In the absence of a physical showcase, Galfré decided to create a video to present the collection. Undeterred by her lack of prior experience with Adobe, the designer undertook a crash-course in online tutorials, through which she combined her process in a high-energy, low-budget reel, meshing process and outcome to the tune of SWEET from BROCKHAMPTON. For the collection lookbook, she staged her photoshoot in the serendipitously blue-lit basement of her apartment block. The UV strip lights highlight the fluorescent textiles and trims in her collection with brilliant effect, as though meticulously planned or indeed ‘meant to be’.

But not all of the designer’s efforts and intentions were as effortlessly rewarded. Working in collaboration with a knitwear student from the Academy, Galfré explains the logistical struggle faced by the pair in calculating and communicating the design specifications in isolation. Despite their perseverance, the final panels did not come up to scale, and so Galfré simply draped them on the body indicating her design intention.

Giorgia Galfré, Lookbook
Giorgia Galfré, Design Development

With a background in applied arts, her approach to fashion is 3D-based and material driven. Prior to enrolling at the Academy she studied at an arts high school in Turin, in the north of Italy, where she focused on sculpture before later discovering fashion.

“In the end, there was no show to not be in!”

Pre-lockdown, Galfré explains how her class had completed the well-known Academy project whereby each student chooses a historical ‘costume of the world’ which they replicate from research. Giorgia chose the antiquated Taboo Goblin costumes of the Papua New Guinea tribes, as discovered and documented by explorer Frank Hurley in 1921. Her replica mirrored the tall steeple-like structure of the costume, measuring an impressive 4 metres in height and composed entirely of hand-woven straw. Despite later winning the praise of Walter Van Beirendonck, Galfré was initially advised to choose a different costume as a starting point, as the height of the piece would render it unsafe for the graduate runway show. Undeterred by the potential loss of opportunity, Galfré pursued with the costume, on reflection, she laughs, while pointing out that “In the end, there was no show to not be in!” With the traditional fashion show format in the lurch in the wake of the pandemic, Galfré experience is a powerful example of the ways in which traditional confines of the runway show can limit designers; even in the earliest and arguably most creative stage of their careers.

The highs and lows of a final year fashion student’s daily existence are often in a polar state of flux, and in the jaws of a pandemic one can only imagine the mental challenges faced by students who were suddenly forced to work from home. This bleak reality conjured chaotic images on social media over lockdown, with students pattern cutting at the kitchen table and textile dying in the bathroom. Maintaining boundaries between work and home life is rarely the forte of any fashion designer, graduate, or student, for Galfré and her classmates this prospect was near impossible.

Giorgia Galfré, Lookbook

Maintaining boundaries between work and home life is rarely the forte of any fashion designer, graduate, or student, for Galfré and her classmates this prospect was near impossible.

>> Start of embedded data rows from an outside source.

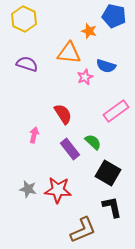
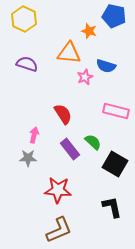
pink rectangle: rotated 50 degrees clockwise
black square: moved 7 px right, 9 px up
gray star: moved 31 px up; rotated 12 degrees counterclockwise
brown L-shape: moved 24 px left
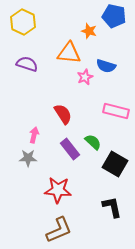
yellow hexagon: moved 1 px left, 3 px down
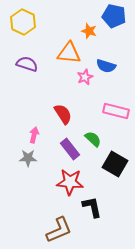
green semicircle: moved 3 px up
red star: moved 12 px right, 8 px up
black L-shape: moved 20 px left
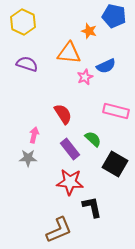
blue semicircle: rotated 42 degrees counterclockwise
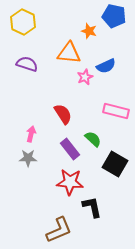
pink arrow: moved 3 px left, 1 px up
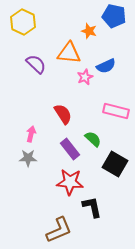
purple semicircle: moved 9 px right; rotated 25 degrees clockwise
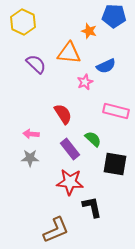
blue pentagon: rotated 10 degrees counterclockwise
pink star: moved 5 px down
pink arrow: rotated 98 degrees counterclockwise
gray star: moved 2 px right
black square: rotated 20 degrees counterclockwise
brown L-shape: moved 3 px left
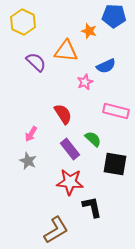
orange triangle: moved 3 px left, 2 px up
purple semicircle: moved 2 px up
pink arrow: rotated 63 degrees counterclockwise
gray star: moved 2 px left, 3 px down; rotated 24 degrees clockwise
brown L-shape: rotated 8 degrees counterclockwise
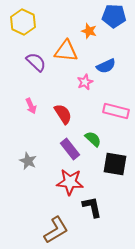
pink arrow: moved 28 px up; rotated 56 degrees counterclockwise
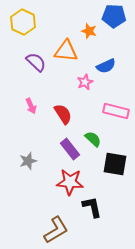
gray star: rotated 30 degrees clockwise
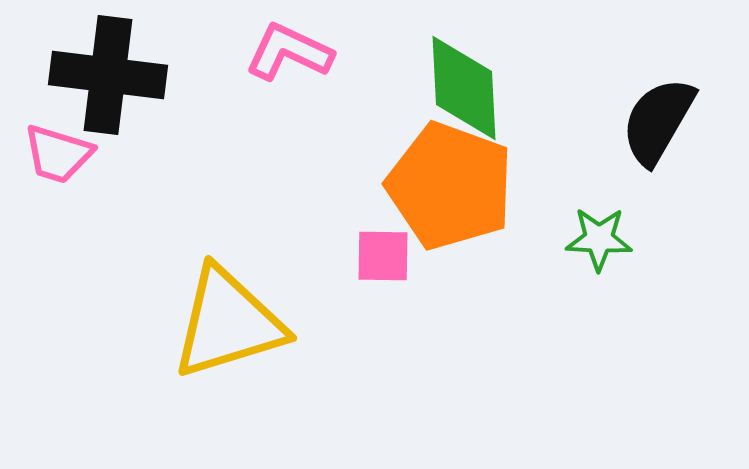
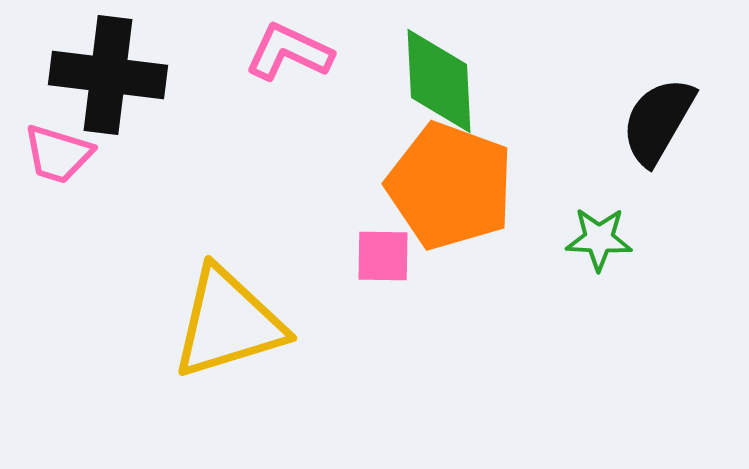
green diamond: moved 25 px left, 7 px up
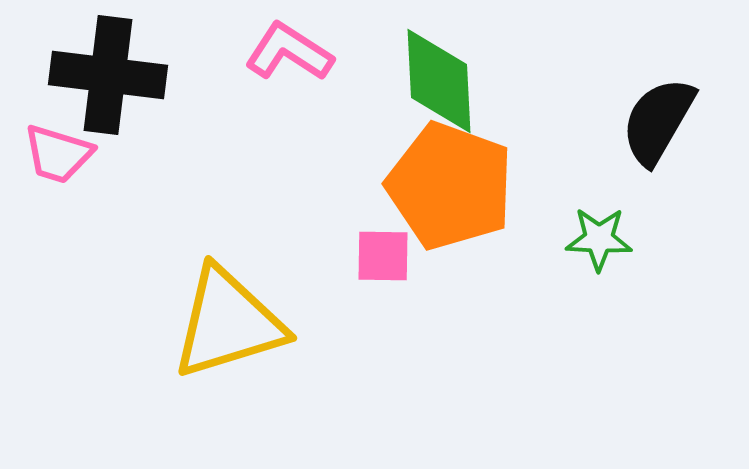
pink L-shape: rotated 8 degrees clockwise
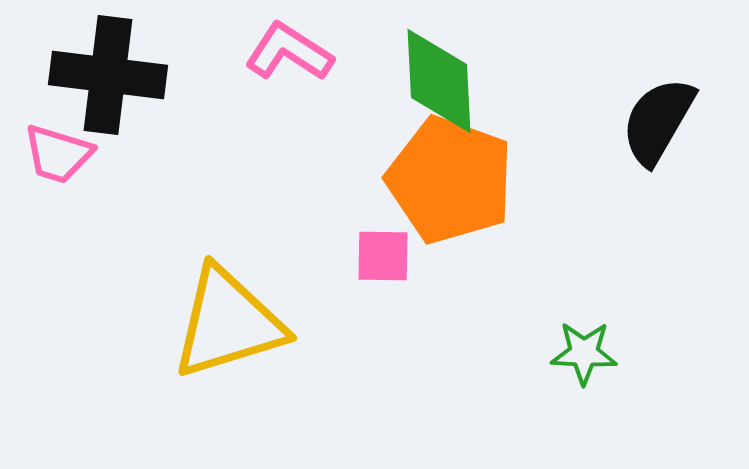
orange pentagon: moved 6 px up
green star: moved 15 px left, 114 px down
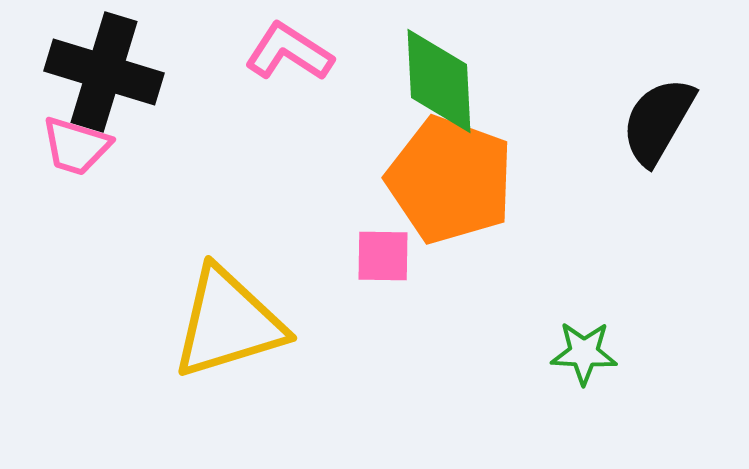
black cross: moved 4 px left, 3 px up; rotated 10 degrees clockwise
pink trapezoid: moved 18 px right, 8 px up
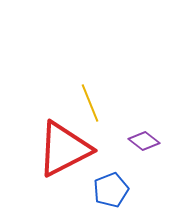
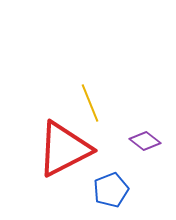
purple diamond: moved 1 px right
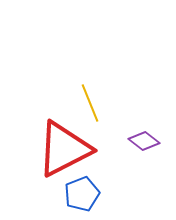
purple diamond: moved 1 px left
blue pentagon: moved 29 px left, 4 px down
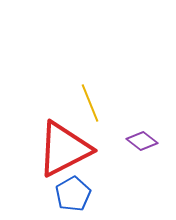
purple diamond: moved 2 px left
blue pentagon: moved 9 px left; rotated 8 degrees counterclockwise
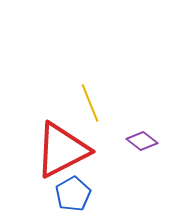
red triangle: moved 2 px left, 1 px down
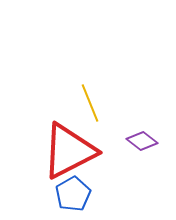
red triangle: moved 7 px right, 1 px down
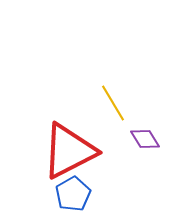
yellow line: moved 23 px right; rotated 9 degrees counterclockwise
purple diamond: moved 3 px right, 2 px up; rotated 20 degrees clockwise
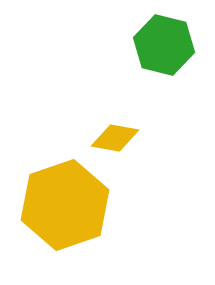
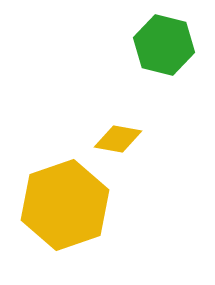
yellow diamond: moved 3 px right, 1 px down
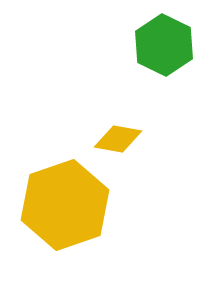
green hexagon: rotated 12 degrees clockwise
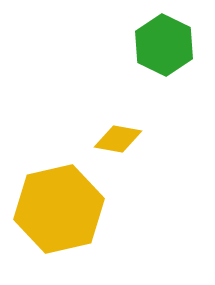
yellow hexagon: moved 6 px left, 4 px down; rotated 6 degrees clockwise
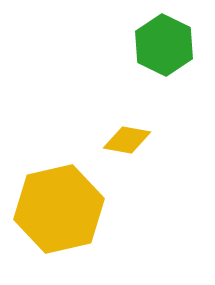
yellow diamond: moved 9 px right, 1 px down
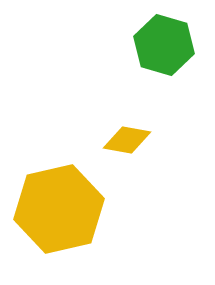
green hexagon: rotated 10 degrees counterclockwise
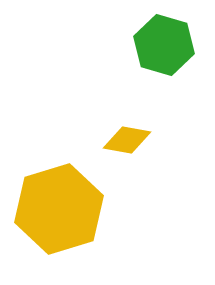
yellow hexagon: rotated 4 degrees counterclockwise
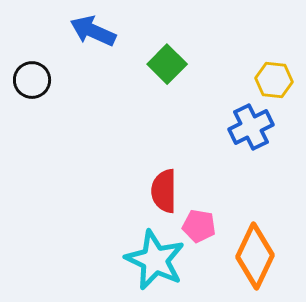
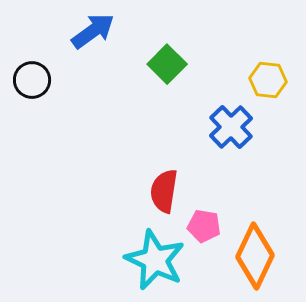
blue arrow: rotated 120 degrees clockwise
yellow hexagon: moved 6 px left
blue cross: moved 20 px left; rotated 18 degrees counterclockwise
red semicircle: rotated 9 degrees clockwise
pink pentagon: moved 5 px right
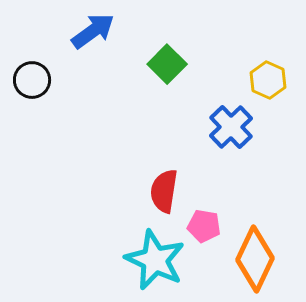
yellow hexagon: rotated 18 degrees clockwise
orange diamond: moved 3 px down
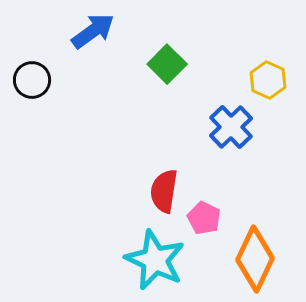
pink pentagon: moved 8 px up; rotated 16 degrees clockwise
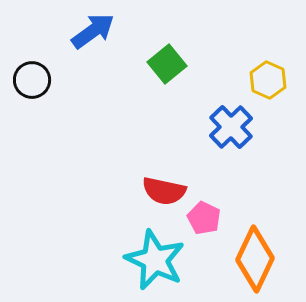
green square: rotated 6 degrees clockwise
red semicircle: rotated 87 degrees counterclockwise
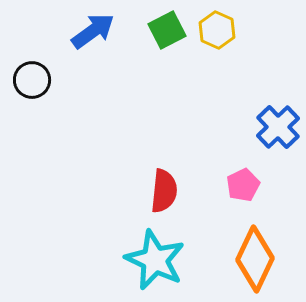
green square: moved 34 px up; rotated 12 degrees clockwise
yellow hexagon: moved 51 px left, 50 px up
blue cross: moved 47 px right
red semicircle: rotated 96 degrees counterclockwise
pink pentagon: moved 39 px right, 33 px up; rotated 20 degrees clockwise
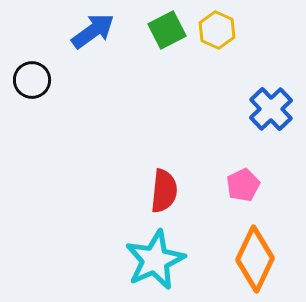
blue cross: moved 7 px left, 18 px up
cyan star: rotated 22 degrees clockwise
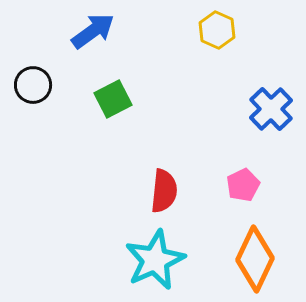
green square: moved 54 px left, 69 px down
black circle: moved 1 px right, 5 px down
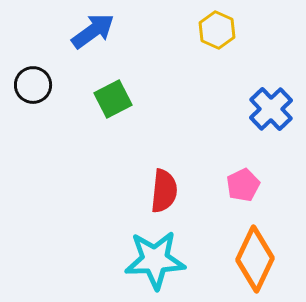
cyan star: rotated 22 degrees clockwise
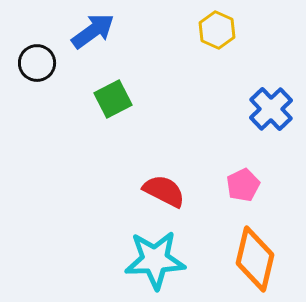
black circle: moved 4 px right, 22 px up
red semicircle: rotated 69 degrees counterclockwise
orange diamond: rotated 12 degrees counterclockwise
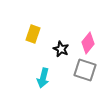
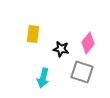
yellow rectangle: rotated 12 degrees counterclockwise
black star: rotated 14 degrees counterclockwise
gray square: moved 3 px left, 2 px down
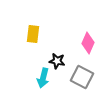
pink diamond: rotated 15 degrees counterclockwise
black star: moved 4 px left, 12 px down
gray square: moved 5 px down; rotated 10 degrees clockwise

She explains how late nights were spent with her classmates and family members on Zoom calls in the background to keep her company, sometimes chatting and oftentimes just sharing each other’s presence in silence.

As Galfré recounts her experiences, it seems and though she overcame the confines of working from home by creating her own reality within it. From the crest of a photoshopped wave to the depths of her ‘deep-sea-esque’ basement, she persevered with wit and imagination, conjuring a surreal and ironic parallel in which her work developed and flourished.

Undeterred by the challenges faced by studying in the midst of a pandemic Galfré explains that she has already taken the plunge in continuing her studies, earning a place on the prestigious MA at the Academy, where she is already researching and developing new ideas; we can’t wait to see how she tackles the second wave.